[Model] Support for fairseq2 Llama (#11442)

Signed-off-by: Martin Gleize <mgleize@meta.com> Co-authored-by: mgleize user <mgleize@a100-st-p4de24xlarge-4.fair-a100.hpcaas>
2025-01-19 19:40:40 +01:00
parent 81763c58a0
commit bbe5f9de7d
7 changed files with 197 additions and 21 deletions
--- a/vllm/model_executor/layers/linear.py
+++ b/vllm/model_executor/layers/linear.py
@@ -344,11 +344,13 @@ class ColumnParallelLinear(LinearBase):
            param.materialize(loaded_weight.shape, dtype=loaded_weight.dtype)

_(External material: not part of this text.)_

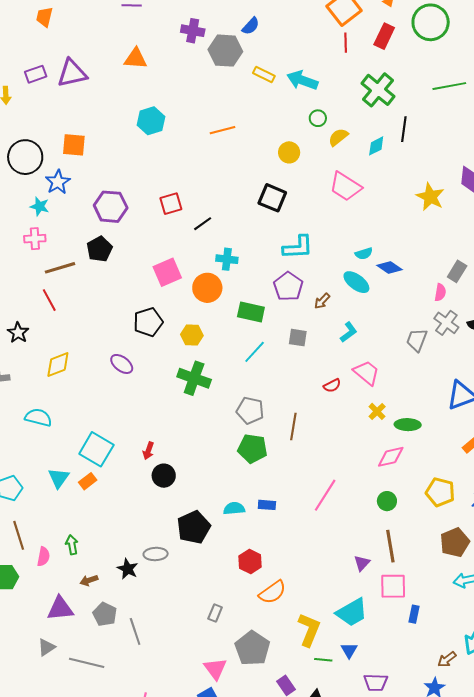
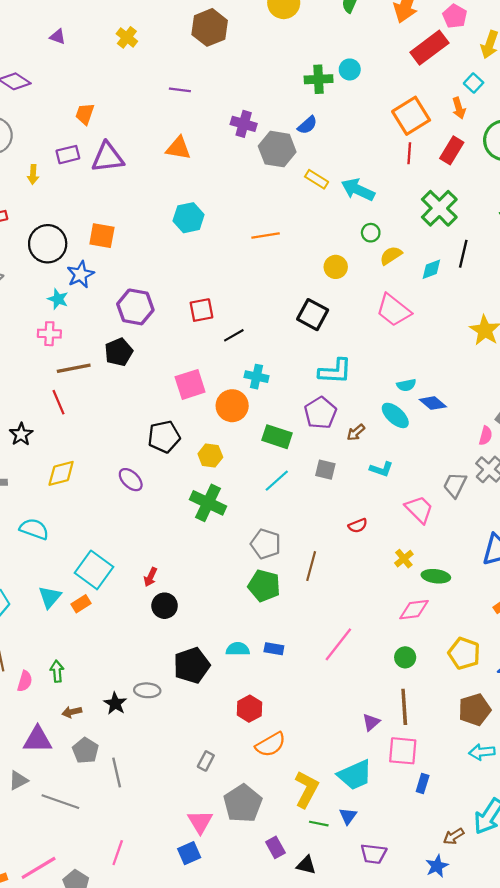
orange trapezoid: (44, 17) -> (85, 114), moved
cyan L-shape: (349, 332) -> (381, 469), turned 50
pink trapezoid: (366, 373) -> (419, 509), moved

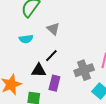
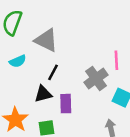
gray triangle: (53, 29) -> (46, 40), size x1.5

        use_bitsandbytes_4bit = getattr(param, "use_bitsandbytes_4bit", False)
+        is_sharded_weight = getattr(param, "is_sharded_weight", False)
+        # bitsandbytes loads the weights of the specific portion
+        # no need to narrow
+        is_sharded_weight = is_sharded_weight or use_bitsandbytes_4bit

        param_data = param.data
-        # bitsandbytes loads the weights of the specific portion
-        # no need to narrow here
-        if output_dim is not None and not use_bitsandbytes_4bit:
+        if output_dim is not None and not is_sharded_weight:
            shard_size = param_data.shape[output_dim]
            start_idx = tp_rank * shard_size
            loaded_weight = loaded_weight.narrow(output_dim, start_idx,
@@ -546,6 +548,11 @@ class MergedColumnParallelLinear(ColumnParallelLinear):

            use_bitsandbytes_4bit = getattr(param, "use_bitsandbytes_4bit",
                                            False)
+            is_sharded_weight = getattr(param, "is_sharded_weight", False)
+            # bitsandbytes loads the weights of the specific portion
+            # no need to narrow
+            is_sharded_weight = is_sharded_weight or use_bitsandbytes_4bit
+
            if use_bitsandbytes_4bit:
                shard_size = loaded_weight.shape[output_dim]
                shard_offset = loaded_weight.shape[output_dim] * \
@@ -554,9 +561,7 @@ class MergedColumnParallelLinear(ColumnParallelLinear):
            param_data = param_data.narrow(output_dim, shard_offset,
                                           shard_size)
            start_idx = tp_rank * shard_size
-            # bitsandbytes loads the weights of the specific portion
-            # no need to narrow here
-            if not use_bitsandbytes_4bit:
+            if not is_sharded_weight:
                loaded_weight = loaded_weight.narrow(output_dim, start_idx,
                                                     shard_size)
        # Special case for AQLM codebooks.
@@ -941,6 +946,11 @@ class QKVParallelLinear(ColumnParallelLinear):

            use_bitsandbytes_4bit = getattr(param, "use_bitsandbytes_4bit",
                                            False)
+            is_sharded_weight = getattr(param, "is_sharded_weight", False)
+            # bitsandbytes loads the weights of the specific portion
+            # no need to narrow
+            is_sharded_weight = is_sharded_weight or use_bitsandbytes_4bit
+
            if use_bitsandbytes_4bit:
                orig_qkv_offsets = {
                    "q": (0, self.num_heads * self.head_size),
@@ -964,9 +974,7 @@ class QKVParallelLinear(ColumnParallelLinear):
                shard_id = tp_rank // self.num_kv_head_replicas
            start_idx = shard_id * shard_size

-            # bitsandbytes loads the weights of the specific portion
-            # no need to narrow here
-            if not use_bitsandbytes_4bit:
+            if not is_sharded_weight:
                loaded_weight = loaded_weight.narrow(output_dim, start_idx,
                                                     shard_size)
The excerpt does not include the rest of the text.